Loukopoulos believes this could likely be done by Ukraine seizing Russian territory that it could exchange for its own territory in negotiations.

“Can the Ukrainians create a fact on the ground to counter Russian gains? Right now they cannot,” he said.

“Whether we like it or not, Russia has the political and military initiative. The West is reacting to what Putin is doing.”

The fate of Mariupol

Adding to Ukraine’s woes was the final surrender of Mariupol on May 21.

Days earlier, Ukraine had given the port city’s last defenders the order to cease fighting in an effort to save their lives.

Russia said it now holds 2,431 Ukrainian prisoners of war (POWs) who had been holed up in the underground nuclear bunkers of the Azovstal metallurgical complex. To back up claims that it is de-Nazifying Ukraine, Moscow released video of surrendering soldiers stripped to reveal tattoos of swastikas and Adolph Hitler.

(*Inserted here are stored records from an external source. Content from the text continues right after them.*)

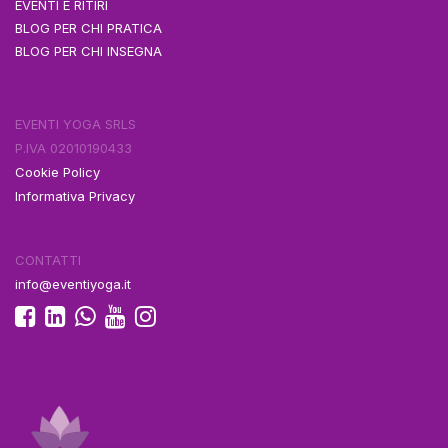
EVENTI E RITIRI
BLOG PER CHI PRATICA
BLOG PER CHI INSEGNA
EVENTI YOGA SRLS
P.IVA 02010190433
Cookie Policy
Informativa Privacy
CONTATTI
info@eventiyoga.it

The surrender not only deprived Ukraine of a large number of experienced fighters, who might be swapped for Russian POWs, it also marked the fall of a symbol of Ukrainian resistance against the odds.

Denis Pushilin, the leader of the self-declared Donetsk People’s Republic, said the Azovstal plant will not be restored.

Instead, he said, Mariupol will be developed as a resort town. His reasoning was that Western sanctions will hamper sales of iron and steel exports from Russian-controlled territory, but Mariupol can benefit from Russia’s economic isolation by wooing a captive Russian tourism market.

The Azovstal plant once exported thousands of tonnes of iron and steel. It was one of two metallurgical plants in the city, representing a $2bn investment by Metinvest. The Ukrainian government, too, had invested $600m in remodelling the city with new roads, parks and a children’s hospital.

Mariupol’s Ukrainian municipal authority believes Russia’s victory over the city killed an estimated 22,000 civilians. The attack on the city also displaced three-quarters of the population and reduced the city to rubble. The city’s new Russian occupiers admit that 60 percent of its buildings are damaged beyond repair.

The apocalyptic reality of the Russian victory at Mariupol may drive Ukrainian determination to fight along the eastern front. The question is whether Ukrainian material shortages will be insurmountable.